I'm fascinated at how most upper string players are taught to stand in order to play violin or viola, and how that has originated historically. Just to illustrate my point on how virtually everyone turns out at least one leg while playing violin, here's a gallery of images through the ages. Some are exaggerated artistic renderings, some are photographs. It's been happening for hundreds of years, and perhaps, it's not the only advantageous way to stand.
We can see that this pattern is not just limited to any one specific training in violin or viola, but is instead a timeless practice extending far beyond any one technique or tradition. There's a combination of "showmanship" histrionics and drama, which sometimes makes for unusual stance and posture. In addition, some of these images may be taken while the player is moving dynamically, and may not illustrate a specific static posture.
There are a few constant themes though- legs tend to be turned out in most images, and many people have a split stance with one leg in front of the other. The other common theme in talking about musical instrument alignment is balance: different teachers will speak of different alignments that are the "best" way, as long as the student is in balance, but what does a balanced standing posture even mean?
Is it your fault if you play with one leg in front of the other or in turn out? No. Are you definitely going to hurt yourself or your students if you teach this way? Not necessarily. But the question I have is: why? If having one leg in front is "counterbalancing" the weight of the violin or viola, what is happening to the rest of the body to accomplish that, and what are the long term effects on the body?

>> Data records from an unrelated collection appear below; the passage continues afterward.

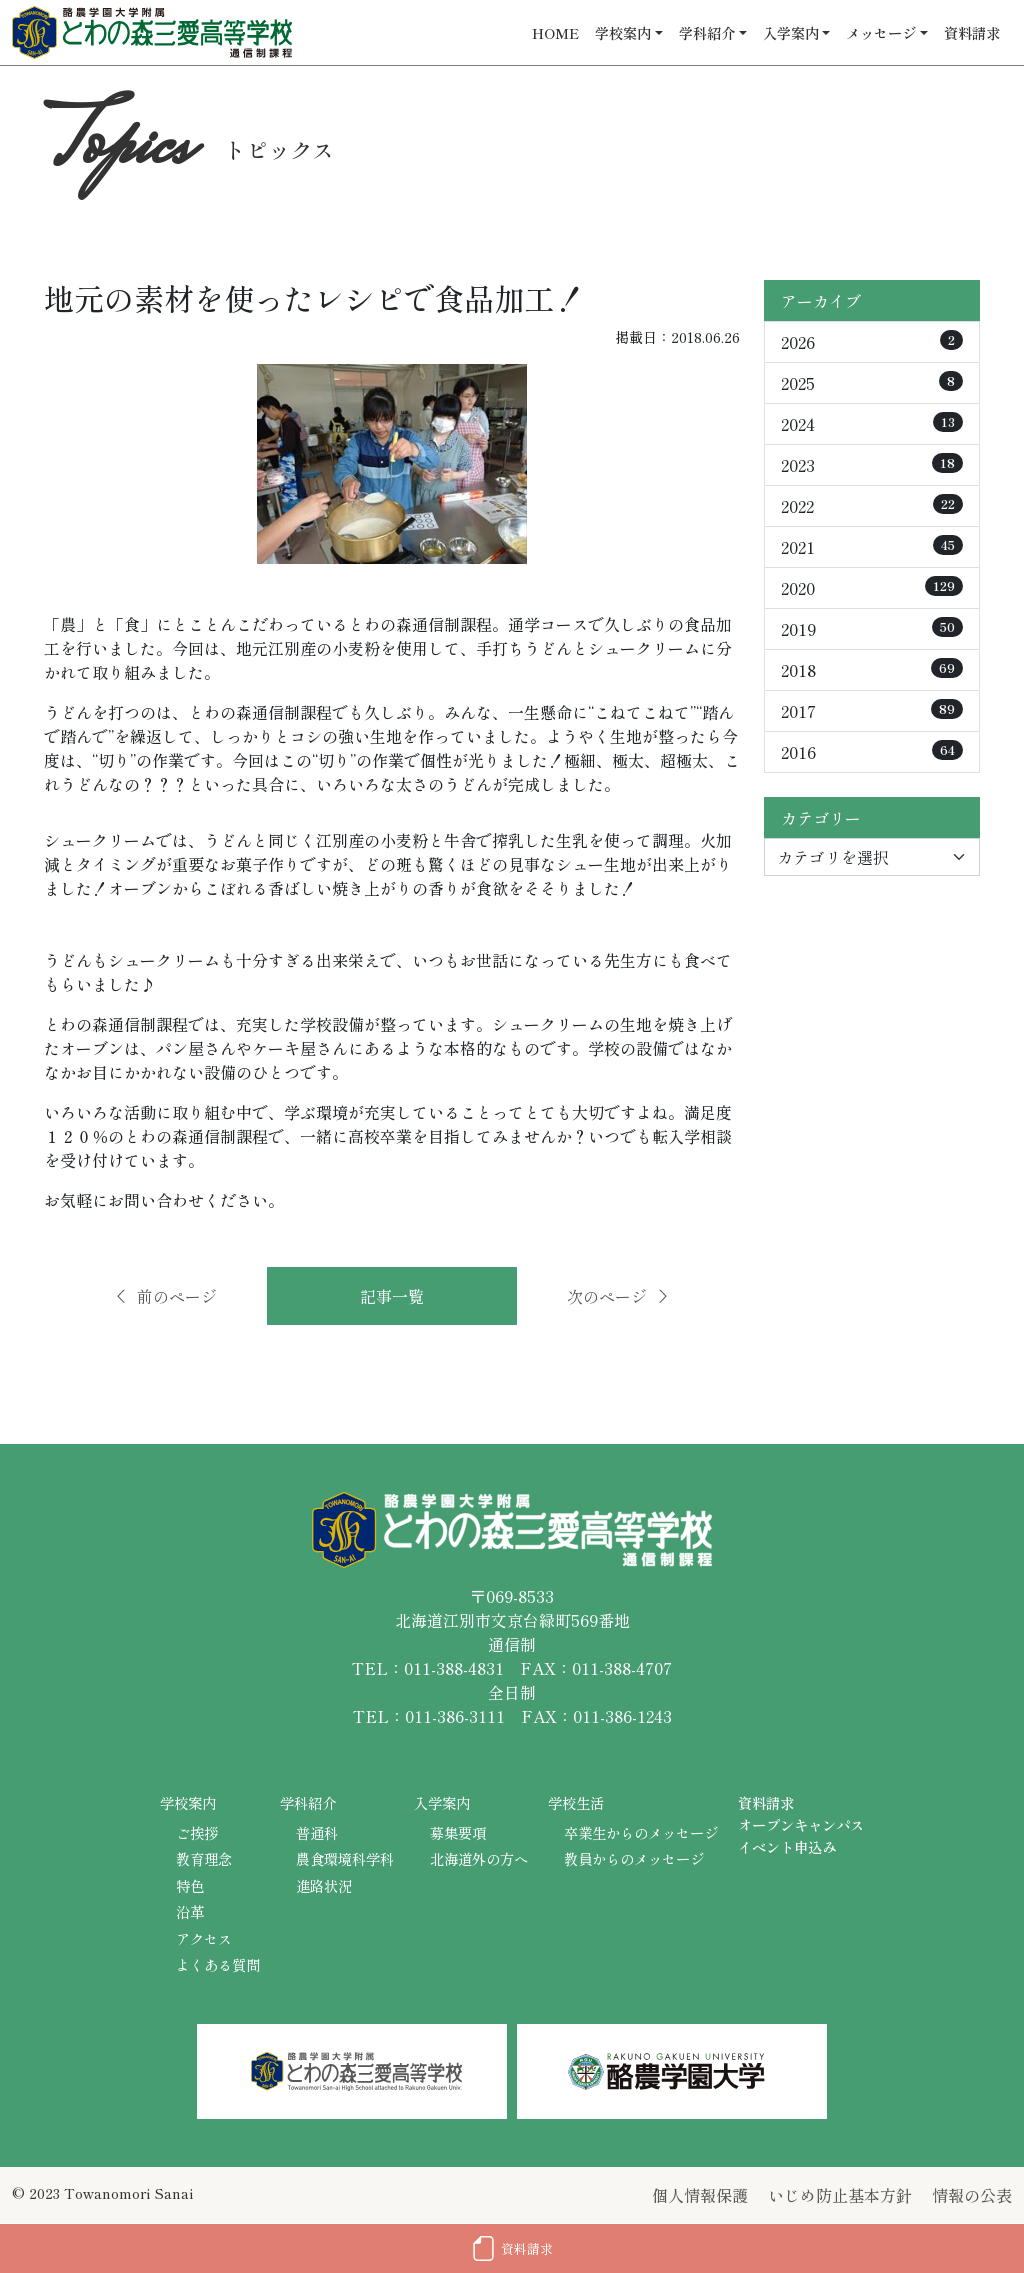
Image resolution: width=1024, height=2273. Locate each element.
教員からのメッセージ (634, 1858)
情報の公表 (972, 2195)
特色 (190, 1885)
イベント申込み (787, 1846)
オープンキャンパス (801, 1824)
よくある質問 (218, 1964)
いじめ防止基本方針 (840, 2195)
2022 (872, 506)
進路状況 (324, 1885)
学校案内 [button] (623, 32)
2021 (872, 547)
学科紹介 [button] (707, 32)
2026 (872, 342)
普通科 (317, 1832)
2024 (872, 424)
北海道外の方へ (479, 1858)
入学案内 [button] (791, 32)
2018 (872, 670)
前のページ (165, 1296)
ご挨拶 (197, 1832)
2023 (872, 465)
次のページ (619, 1296)
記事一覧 (392, 1296)
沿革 (190, 1911)
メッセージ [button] (881, 32)
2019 (872, 629)
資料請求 (972, 32)
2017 (872, 711)
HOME (555, 32)
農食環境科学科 (345, 1858)
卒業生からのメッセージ (641, 1832)
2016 (872, 752)
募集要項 (458, 1832)
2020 (872, 588)
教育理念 (204, 1858)
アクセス (204, 1938)
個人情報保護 (700, 2195)
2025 (872, 383)
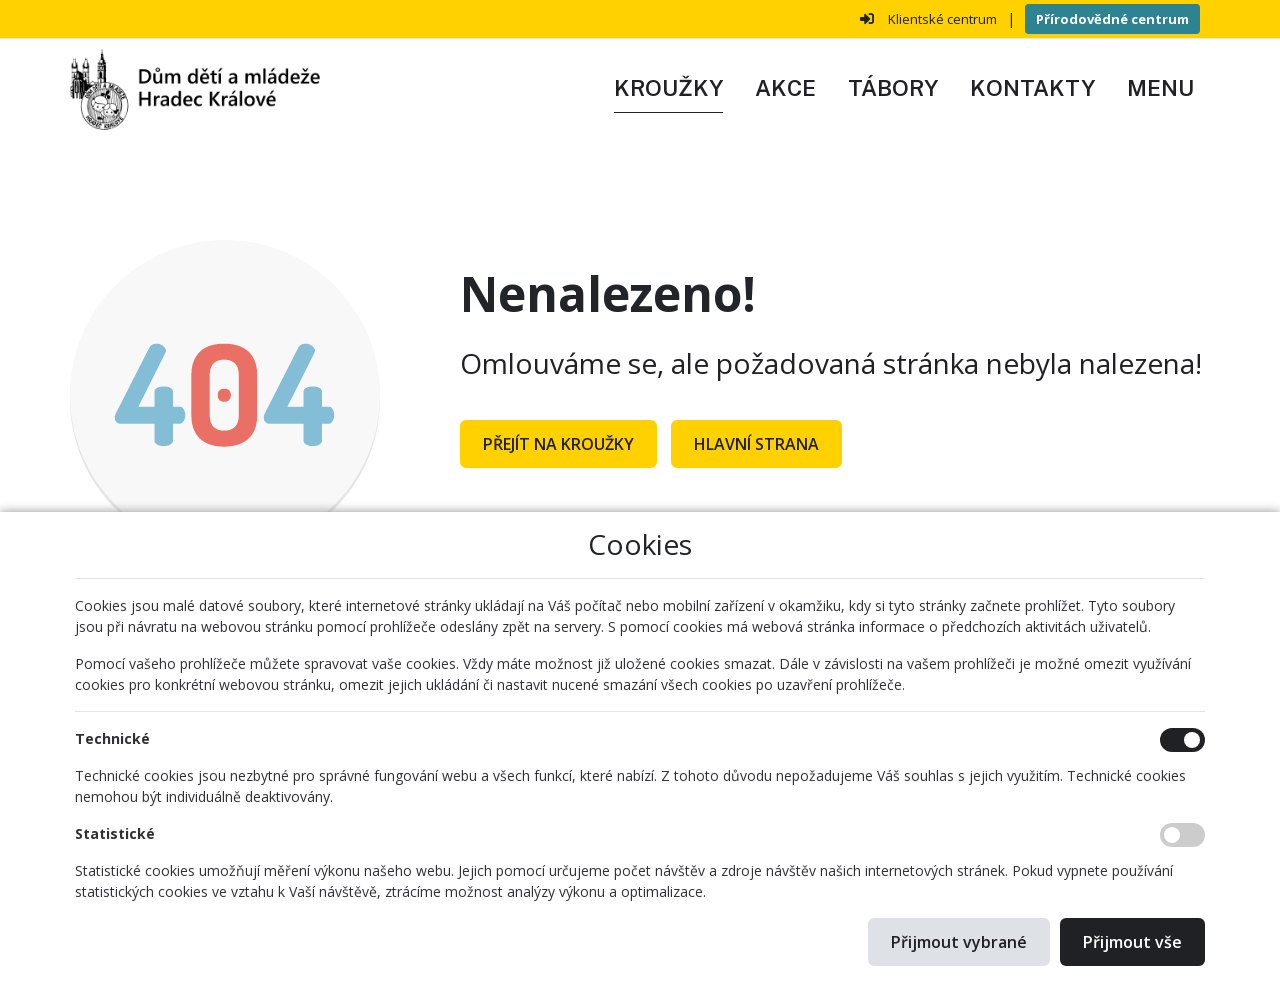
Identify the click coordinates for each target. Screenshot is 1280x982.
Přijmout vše (1132, 942)
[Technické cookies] (1182, 740)
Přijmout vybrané (959, 942)
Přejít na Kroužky (558, 444)
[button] (1160, 89)
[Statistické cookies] (1182, 835)
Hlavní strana (756, 444)
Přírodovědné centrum (1112, 19)
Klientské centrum (942, 19)
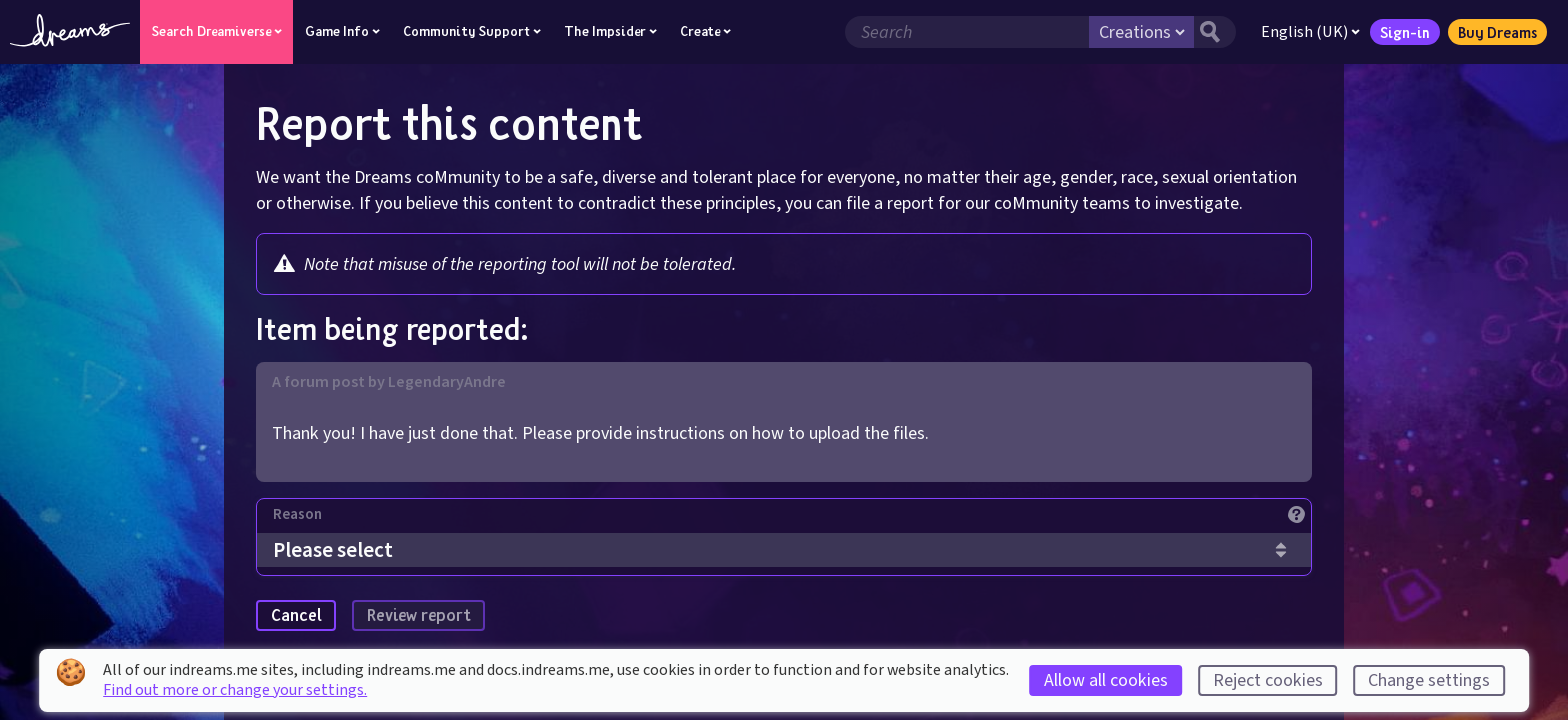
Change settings (1429, 680)
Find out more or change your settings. (235, 690)
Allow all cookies (1106, 680)
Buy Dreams (1497, 32)
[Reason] (792, 519)
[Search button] (1215, 32)
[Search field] (967, 32)
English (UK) (1310, 32)
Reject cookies (1268, 680)
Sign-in (1405, 32)
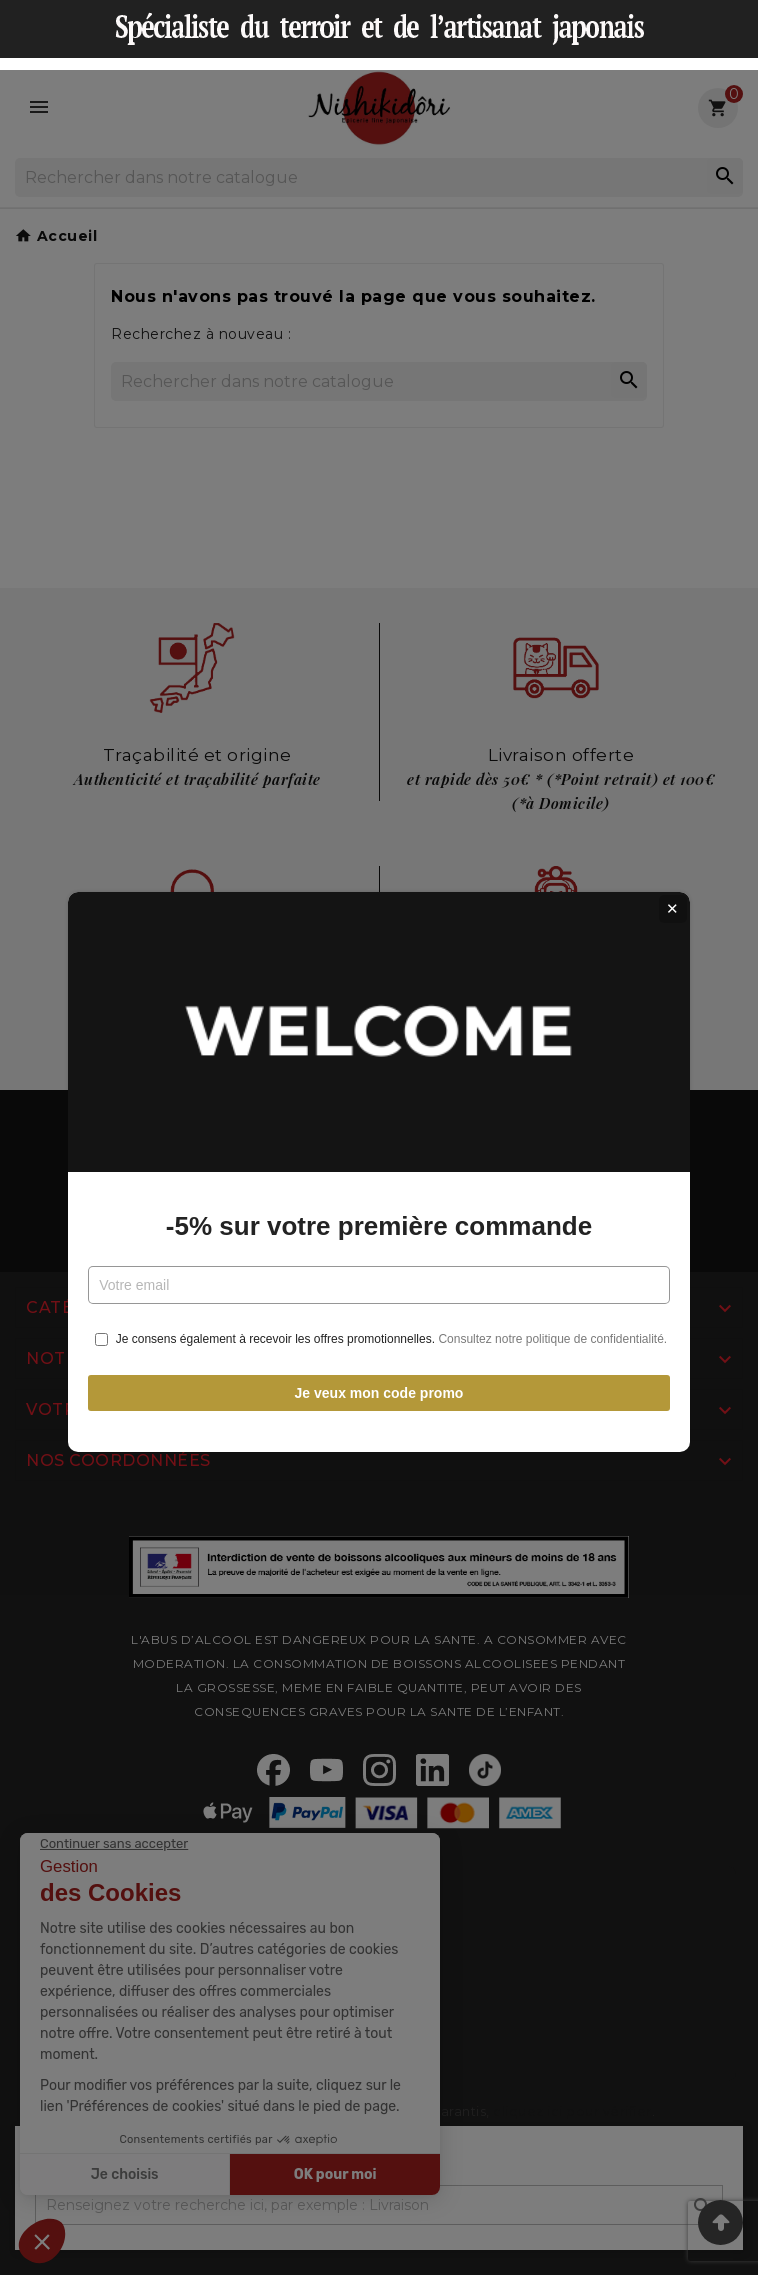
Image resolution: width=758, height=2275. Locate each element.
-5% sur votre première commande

However, as biomechanists, kinesiologists, and music educators refine their understanding of the body, I suggest that we adapt our practices accordingly and start to inquire, "why." Many of these were (and are) great musicians, and perhaps they never played with pain in their hips, spines, shoulders, or necks. However, I know many folks who do work with pain while standing and playing, and so I suggest a questioning of a "one right way to stand" approach. Movement while playing is natural, but it's also good to ask what your baseline posture is and whether it's serving you, in and out of the practice space.